**Exercise**
Without the images, write out the entries word for word.

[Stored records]
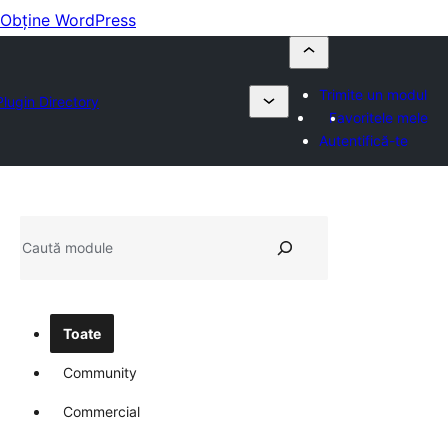
Obține WordPress
Trimite un modul
Plugin Directory
Favoritele mele
Autentifică-te
Caută
Toate
Community
Commercial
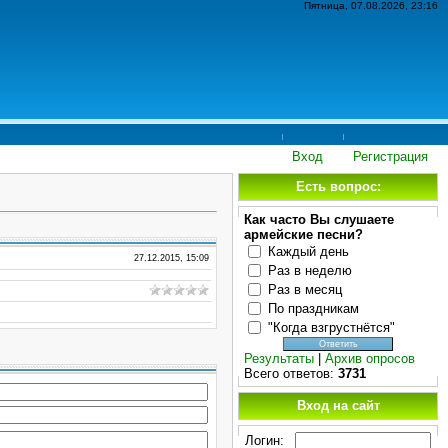
Пятница, 07.08.2026, 23:16
Вход
Регистрация
Есть вопрос:
Как часто Вы слушаете
армейские песни?
Каждый день
27.12.2015, 15:09
Раз в неделю
Раз в месяц
По праздникам
"Когда взгрустнётся"
Результаты
|
Архив опросов
Всего ответов:
3731
Вход на сайт
Логин:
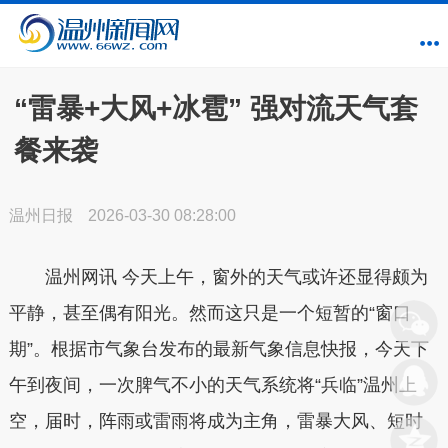
“雷暴+大风+冰雹” 强对流天气套
餐来袭
温州日报
2026-03-30 08:28:00
温州网讯 今天上午，窗外的天气或许还显得颇为
平静，甚至偶有阳光。然而这只是一个短暂的“窗口
期”。根据市气象台发布的最新气象信息快报，今天下
午到夜间，一次脾气不小的天气系统将“兵临”温州上
空，届时，阵雨或雷雨将成为主角，雷暴大风、短时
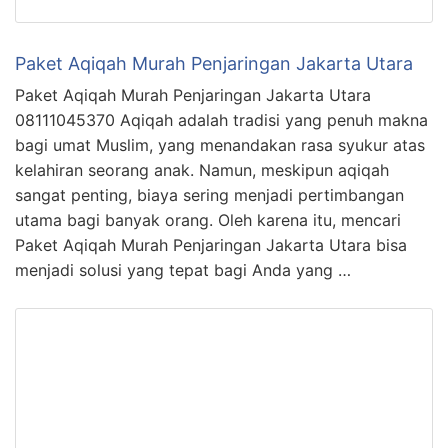
Paket Aqiqah Murah Penjaringan Jakarta Utara
Paket Aqiqah Murah Penjaringan Jakarta Utara
08111045370 Aqiqah adalah tradisi yang penuh makna
bagi umat Muslim, yang menandakan rasa syukur atas
kelahiran seorang anak. Namun, meskipun aqiqah
sangat penting, biaya sering menjadi pertimbangan
utama bagi banyak orang. Oleh karena itu, mencari
Paket Aqiqah Murah Penjaringan Jakarta Utara bisa
menjadi solusi yang tepat bagi Anda yang …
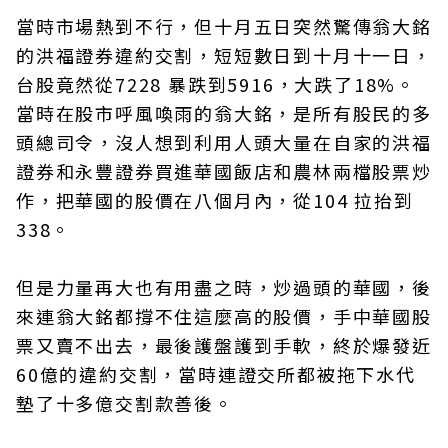
當時市場熱到不行，但十月五日突然驚傳翁大銘
的洪福證券違約交割，短短數日到十月十一日，
台股竟然從7228 暴跌到5916，大跌了18%。
當時在股市呼風喚雨的翁大銘，是所有股民的多
頭總司令，沒人想到利用人頭大量在自家的洪福
證券和永豐證券買進華國飯店和農林兩檔股票炒
作，把華國的股價在八個月內，從104 拉抬到
338。
但是力量再大也有用盡之時，炒過頭的華國，後
來連翁大銘都撐不住這麼高的股價，手中華國股
票又賣不出去，最後護盤護到手軟，終於爆發近
60億的違約交割，當時連證交所都被拖下水代
墊了十多億交割款善後。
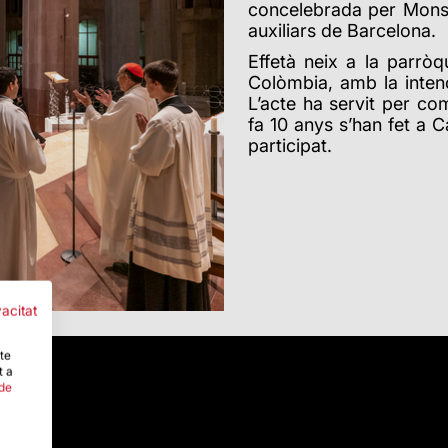
concelebrada per Mons.
auxiliars de Barcelona.
Effetà neix a la parr
Colòmbia, amb la inten
L’acte ha servit per 
fa 10 anys s’han fet a 
participat.
vacitat
-te
t a
 de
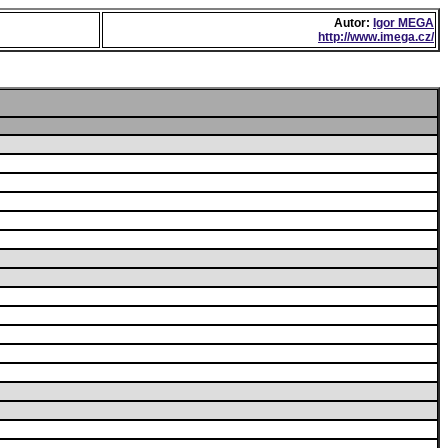
Autor:
Igor MEGA
http://www.imega.cz/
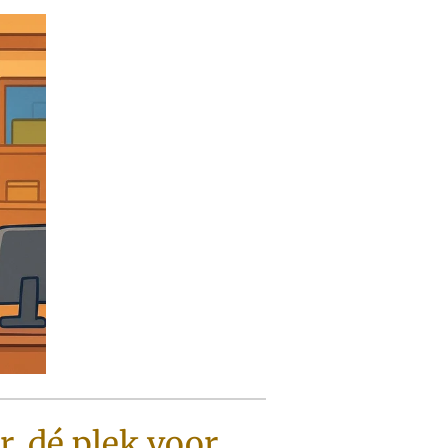
r, dé plek voor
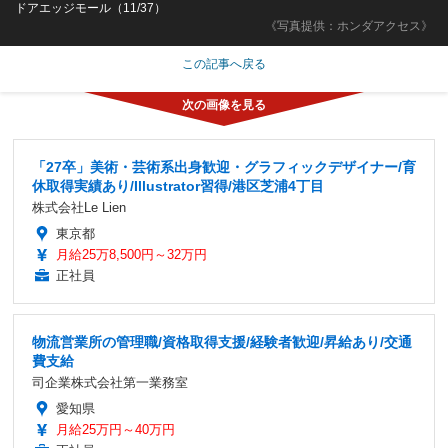
ドアエッジモール（11/37）
《写真提供：ホンダアクセス》
この記事へ戻る
「27卒」美術・芸術系出身歓迎・グラフィックデザイナー/育
休取得実績あり/Illustrator習得/港区芝浦4丁目
株式会社Le Lien
東京都
月給25万8,500円～32万円
正社員
物流営業所の管理職/資格取得支援/経験者歓迎/昇給あり/交通
費支給
司企業株式会社第一業務室
愛知県
月給25万円～40万円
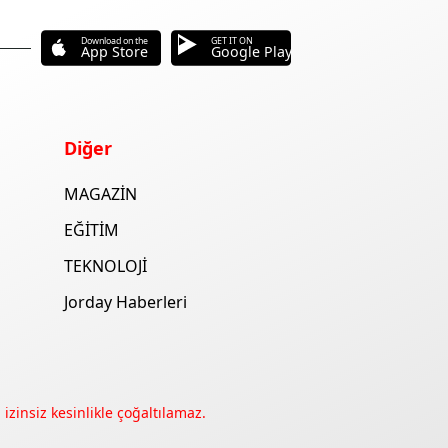
Download on the
GET IT ON
App Store
Google Play
Diğer
MAGAZİN
EĞİTİM
TEKNOLOJİ
Jorday Haberleri
izinsiz kesinlikle çoğaltılamaz.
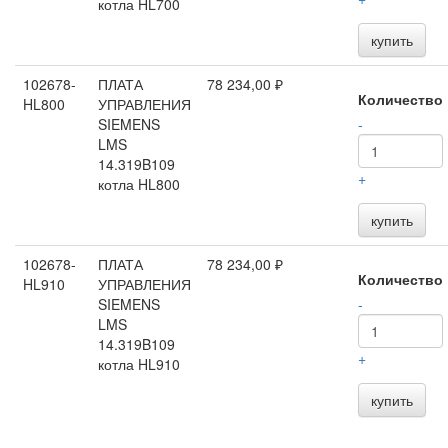
котла HL700
купить
102678-
ПЛАТА
78 234,00 ₽
Количество
HL800
УПРАВЛЕНИЯ
SIEMENS
-
LMS
14.319B109
+
котла HL800
купить
102678-
ПЛАТА
78 234,00 ₽
Количество
HL910
УПРАВЛЕНИЯ
SIEMENS
-
LMS
14.319B109
+
котла HL910
купить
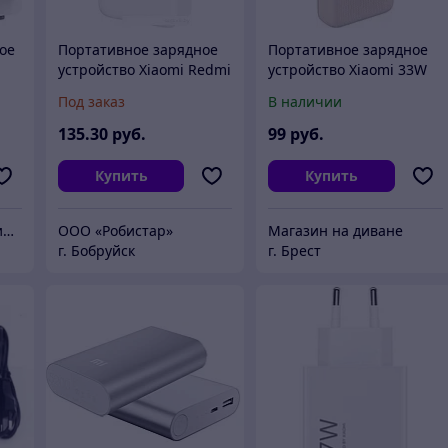
ое
Портативное зарядное
Портативное зарядное
устройство Xiaomi Redmi
устройство Xiaomi 33W
s
Power Bank 20000mAh
Power Bank 20000mAh /
Под заказ
В наличии
(белый)
BHR8851GL
й
135
.30
руб.
99
руб.
Купить
Купить
RTK.BY - только лучшие цены
ООО «Робистар»
Магазин на диване
г. Бобруйск
г. Брест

**Exercise solution**
Obține WordPress
Trimite un modul
Plugin Directory
Favoritele mele
Autentifică-te
Caută
Toate
Community
Commercial
Пятница, 07.08.2026, 23:16
Вход
Регистрация
Есть вопрос:
Как часто Вы слушаете
армейские песни?
Каждый день
27.12.2015, 15:09
Раз в неделю
Раз в месяц
По праздникам
"Когда взгрустнётся"
Результаты
|
Архив опросов
Всего ответов:
3731
Вход на сайт
Логин:
“雷暴+大风+冰雹” 强对流天气套
餐来袭
温州日报
2026-03-30 08:28:00
温州网讯 今天上午，窗外的天气或许还显得颇为
平静，甚至偶有阳光。然而这只是一个短暂的“窗口
期”。根据市气象台发布的最新气象信息快报，今天下
午到夜间，一次脾气不小的天气系统将“兵临”温州上
空，届时，阵雨或雷雨将成为主角，雷暴大风、短时
Paket Aqiqah Murah Penjaringan Jakarta Utara
Paket Aqiqah Murah Penjaringan Jakarta Utara
08111045370 Aqiqah adalah tradisi yang penuh makna
bagi umat Muslim, yang menandakan rasa syukur atas
kelahiran seorang anak. Namun, meskipun aqiqah
sangat penting, biaya sering menjadi pertimbangan
utama bagi banyak orang. Oleh karena itu, mencari
Paket Aqiqah Murah Penjaringan Jakarta Utara bisa
menjadi solusi yang tepat bagi Anda yang …
當時市場熱到不行，但十月五日突然驚傳翁大銘
的洪福證券違約交割，短短數日到十月十一日，
台股竟然從7228 暴跌到5916，大跌了18%。
當時在股市呼風喚雨的翁大銘，是所有股民的多
頭總司令，沒人想到利用人頭大量在自家的洪福
證券和永豐證券買進華國飯店和農林兩檔股票炒
作，把華國的股價在八個月內，從104 拉抬到
338。
但是力量再大也有用盡之時，炒過頭的華國，後
來連翁大銘都撐不住這麼高的股價，手中華國股
票又賣不出去，最後護盤護到手軟，終於爆發近
60億的違約交割，當時連證交所都被拖下水代
墊了十多億交割款善後。
concelebrada per Mons.
auxiliars de Barcelona.
Effetà neix a la parr
Colòmbia, amb la inten
L’acte ha servit per 
fa 10 anys s’han fet a 
participat.
vacitat
-te
t a
 de
Autor:
Igor MEGA
http://www.imega.cz/
r, dé plek voor
ドアエッジモール（11/37）
《写真提供：ホンダアクセス》
この記事へ戻る
「27卒」美術・芸術系出身歓迎・グラフィックデザイナー/育
休取得実績あり/Illustrator習得/港区芝浦4丁目
株式会社Le Lien
東京都
月給25万8,500円～32万円
正社員
物流営業所の管理職/資格取得支援/経験者歓迎/昇給あり/交通
費支給
司企業株式会社第一業務室
愛知県
月給25万円～40万円
Download on the
GET IT ON
App Store
Google Play
Diğer
MAGAZİN
EĞİTİM
TEKNOLOJİ
Jorday Haberleri
izinsiz kesinlikle çoğaltılamaz.
котла HL700
купить
102678-
ПЛАТА
78 234,00 ₽
Количество
HL800
УПРАВЛЕНИЯ
SIEMENS
-
LMS
14.319B109
+
котла HL800
купить
102678-
ПЛАТА
78 234,00 ₽
Количество
HL910
УПРАВЛЕНИЯ
SIEMENS
-
LMS
14.319B109
+
котла HL910
купить
ое
Портативное зарядное
Портативное зарядное
устройство Xiaomi Redmi
устройство Xiaomi 33W
s
Power Bank 20000mAh
Power Bank 20000mAh /
Под заказ
В наличии
(белый)
BHR8851GL
й
135
.30
руб.
99
руб.
Купить
Купить
RTK.BY - только лучшие цены
ООО «Робистар»
Магазин на диване
г. Бобруйск
г. Брест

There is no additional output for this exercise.